The highest point in the state of Georgia, Brasstown Bald, is known to native Cherokee as Etonah and to many Georgians as among the best locations to view the changing fall colors. The term “bald” is used to describe deforested mountaintops in the southern Appalachians that have 360-degree unobstructed views.
And the views can indeed be spectacular. But the high, grassland mountaintops, rather than naturally occurring, are part of a manufactured landscape about 10,000 years old. Brasstown Bald—along with many other mountaintops and upland grasslands often mistaken as natural wonders—is nothing less than the ecological legacy of bioengineers of the past.

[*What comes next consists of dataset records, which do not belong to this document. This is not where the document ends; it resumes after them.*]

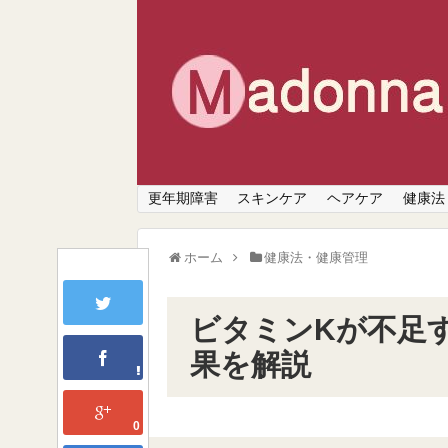
更年期障害
スキンケア
ヘアケア
健康法
ホーム
健康法・健康管理
ビタミンKが不足
果を解説
0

“Those ancestors who lived around these mountains on the upper part of the Appalachians shared the space with the megafauna of the Pleistocene,” said Fausto Sarmiento, UGA professor of geography and the author of a new study seeking to explain mountains as socio-ecological systems. “These people actually changed the mountains in such a way that we are now viewing a ‘natural’ landscape that is indeed a ‘cultural’ landscape that has been maintained by the human practice of burning, in particular.”
In “Montology manifesto: Echoes toward a transdisciplinary science of mountains,” published in November 2020 in the Journal of Mountain Science, Sarmiento posits a rationale for montology, a science of mountains that transcends disciplinary boundaries. Just like the Appalachian balds, the Andean páramos he studies are culture-nature fusion landscapes, such as those around Mount Chimborazo, the birthplace of montology.
Scientific terminology is always responding to fads, Sarmiento said.